WHAT IS BEING ASKED – Exact copy, no pictures: output all the records that follow.

DATA SECTION –

□ □ □ □ □

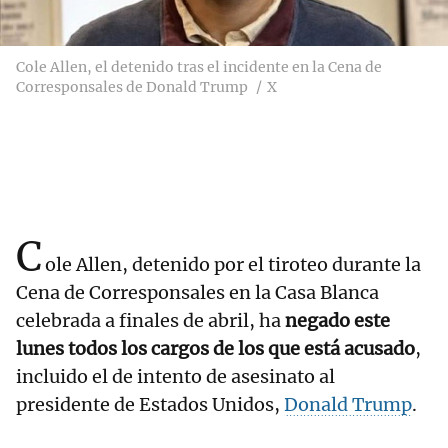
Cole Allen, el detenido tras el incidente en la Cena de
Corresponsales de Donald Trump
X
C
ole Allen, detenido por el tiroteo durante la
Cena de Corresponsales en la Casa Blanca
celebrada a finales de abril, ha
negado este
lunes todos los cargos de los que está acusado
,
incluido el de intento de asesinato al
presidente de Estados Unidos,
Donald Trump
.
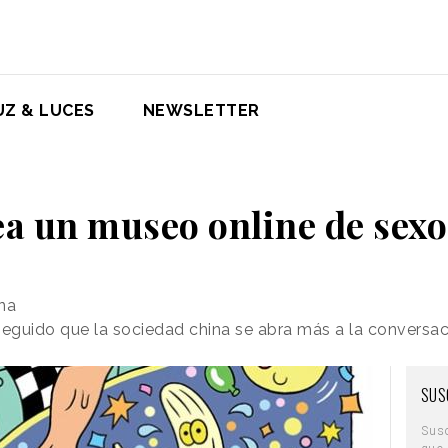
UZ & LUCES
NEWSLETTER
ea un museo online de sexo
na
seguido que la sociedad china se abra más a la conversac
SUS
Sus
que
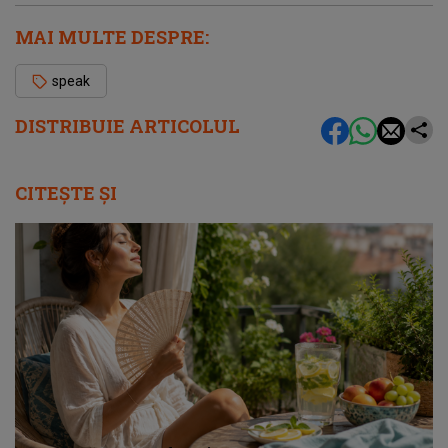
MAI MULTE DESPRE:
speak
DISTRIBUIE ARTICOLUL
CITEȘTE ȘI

□ □ □ □ □

EXERCISE RESULT –
Cole Allen, el detenido tras el incidente en la Cena de
Corresponsales de Donald Trump
X
C
ole Allen, detenido por el tiroteo durante la
Cena de Corresponsales en la Casa Blanca
celebrada a finales de abril, ha
negado este
lunes todos los cargos de los que está acusado
,
incluido el de intento de asesinato al
presidente de Estados Unidos,
Donald Trump
.
UZ & LUCES
NEWSLETTER
ea un museo online de sexo
na
seguido que la sociedad china se abra más a la conversac
SUS
Sus
que
MAI MULTE DESPRE:
speak
DISTRIBUIE ARTICOLUL
CITEȘTE ȘI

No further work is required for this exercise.